Imagem Jesus cura cego (det.) | Duccio di Buoninsegna | 1308-11 | National Gallery, Londres, Inglaterra

Misericórdia: Do Antigo Testamento a Cristo, passando pelo islão

«Deus perdoa tanta coisa por uma obra de misericórdia!»: assim dizia uma personagem do romance "Os noivos", de Alessandro Manzoni.

O horizonte humano e espiritual da virtude fundamental da misericórdia alarga-se às três grandes religiões monoteístas, o judaísmo, o cristianismo e o islão. O itinerário de aprofundamento num tema tão vasto poderia ser recapitulado através de um percurso particular, o dos termos com que a misericórdia é expressa nos livros sagrados dessas religiões.

Cada realidade, com efeito, tem no vocabulário adotado a sua identidade mais específica: assim, é evidente que para o italiano [também o português] o órgão "físico" desta virtude é o coração (miseri-cordia), que conhece os frémitos da compaixão e da partilha face ao pobre.

Na linguagem bíblica, contudo, assistimos a um fenómeno curioso porque, quer no hebraico quer no grego, as duas línguas capitais da Sagrada Escritura, a sede da misericórdia é o útero materno ou a capacidade geradora paterna.

Em hebraico é o substantivo "rehem", no plural "rahamîm", que designa primariamente o ventre materno e que é transformado numa metáfora emocional aplicada em primeiro lugar a Deus, que se encontra, assim, femininamente conotado.
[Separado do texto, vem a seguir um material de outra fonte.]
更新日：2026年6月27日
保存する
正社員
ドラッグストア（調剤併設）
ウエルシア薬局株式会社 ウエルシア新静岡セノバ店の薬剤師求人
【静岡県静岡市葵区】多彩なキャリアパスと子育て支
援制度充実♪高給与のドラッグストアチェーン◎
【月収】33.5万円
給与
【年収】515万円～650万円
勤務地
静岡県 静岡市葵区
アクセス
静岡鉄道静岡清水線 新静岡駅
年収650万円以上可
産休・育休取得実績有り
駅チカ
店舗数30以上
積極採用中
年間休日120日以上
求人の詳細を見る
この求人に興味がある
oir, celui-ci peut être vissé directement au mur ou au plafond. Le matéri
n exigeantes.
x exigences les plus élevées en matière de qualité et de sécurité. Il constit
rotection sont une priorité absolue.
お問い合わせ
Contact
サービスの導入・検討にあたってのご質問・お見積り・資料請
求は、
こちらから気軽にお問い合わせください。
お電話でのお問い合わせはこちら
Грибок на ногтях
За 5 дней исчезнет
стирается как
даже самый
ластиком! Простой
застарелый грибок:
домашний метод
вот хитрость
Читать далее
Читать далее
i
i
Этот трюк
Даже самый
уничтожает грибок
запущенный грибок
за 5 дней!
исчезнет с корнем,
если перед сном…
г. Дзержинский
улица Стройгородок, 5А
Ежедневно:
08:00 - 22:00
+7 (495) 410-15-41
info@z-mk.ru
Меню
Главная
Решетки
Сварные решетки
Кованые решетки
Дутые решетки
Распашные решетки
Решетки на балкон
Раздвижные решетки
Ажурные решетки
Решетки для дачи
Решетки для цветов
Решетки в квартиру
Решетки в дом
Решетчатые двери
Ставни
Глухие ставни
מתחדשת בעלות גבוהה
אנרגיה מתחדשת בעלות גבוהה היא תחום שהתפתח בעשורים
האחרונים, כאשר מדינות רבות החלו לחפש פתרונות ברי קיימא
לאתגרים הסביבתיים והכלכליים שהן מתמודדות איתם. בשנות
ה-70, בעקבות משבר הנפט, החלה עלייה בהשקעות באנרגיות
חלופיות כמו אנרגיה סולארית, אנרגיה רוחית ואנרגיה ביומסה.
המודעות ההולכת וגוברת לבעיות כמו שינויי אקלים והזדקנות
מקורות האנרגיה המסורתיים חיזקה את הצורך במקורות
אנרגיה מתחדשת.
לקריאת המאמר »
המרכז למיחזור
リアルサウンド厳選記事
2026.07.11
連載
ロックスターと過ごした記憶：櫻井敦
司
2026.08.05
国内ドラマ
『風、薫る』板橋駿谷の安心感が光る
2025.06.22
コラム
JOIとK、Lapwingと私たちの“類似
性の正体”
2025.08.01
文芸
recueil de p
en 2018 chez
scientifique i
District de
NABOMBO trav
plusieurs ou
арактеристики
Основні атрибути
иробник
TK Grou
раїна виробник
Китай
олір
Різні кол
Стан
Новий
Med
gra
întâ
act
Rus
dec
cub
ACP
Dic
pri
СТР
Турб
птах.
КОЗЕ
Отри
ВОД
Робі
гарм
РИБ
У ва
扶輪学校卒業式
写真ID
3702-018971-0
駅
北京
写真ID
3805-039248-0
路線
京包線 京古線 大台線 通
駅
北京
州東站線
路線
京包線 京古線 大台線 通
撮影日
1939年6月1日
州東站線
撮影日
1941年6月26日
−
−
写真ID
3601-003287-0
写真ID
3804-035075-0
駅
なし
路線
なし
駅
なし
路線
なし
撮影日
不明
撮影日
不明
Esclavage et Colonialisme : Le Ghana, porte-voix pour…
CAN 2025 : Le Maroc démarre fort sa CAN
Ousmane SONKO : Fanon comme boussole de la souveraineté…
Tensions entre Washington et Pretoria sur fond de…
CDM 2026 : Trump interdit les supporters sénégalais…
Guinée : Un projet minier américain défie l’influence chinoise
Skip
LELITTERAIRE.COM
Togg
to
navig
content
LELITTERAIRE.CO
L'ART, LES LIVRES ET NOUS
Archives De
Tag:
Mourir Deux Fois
Iluminador pela imagem e pelo conceito é um passo do livro do profeta Isaias: «Acaso pode uma mulher esquecer-se do seu bebé, não ter carinho pelo fruto das suas entranhas? Ainda que ela se esquecesse dele, Eu nunca te esqueceria» (49,15).

Explícito é o Salmo 103, que reenvia, por seu lado, para a geração paterna: «Como um pai se compadece dos filhos, assim o Senhor se compadece dos que o temem» (v. 13), isto é, pelos seus fiéis.

Não elencaremos os passos bíblicos onde esta metáfora geracional é referida a Deus. Basta apenas citar um par de frases: «Por um curto momento Eu te abandonei, mas recolher-te-ei com imensa misericórdia (54,7); «piedade de mim no teu amor, na tua grande misericórdia, apaga o meu pecado», e esta é a invocação inicial do célebre "Miserere" (Salmo 51).

É interessante notar neste momento que todas as suras (ou capítulos) do Corão (exceto a IX, talvez fruto de um fracionamento) se abrem precisamente com dois adjetivos árabes modulados pela mesma raiz "rhm" do termo bíblico: «Em nome de Deus misericórdia e misericordioso» (bismiLlah al-rahman al-rahim).

É por isso paradoxal que o fundamentalismo muçulmano proceda precisamente em sentido oposto, ignorando o rosto autêntico do Deus do Corão, que, antes de ser justo, é compassivo e misericordioso. Um tema exaltado de modo muito intenso por uma importante tradição mística muçulmana conhecida como sufi, onde entra em cena repetidamente o Deus amoroso e o fiel enamorado.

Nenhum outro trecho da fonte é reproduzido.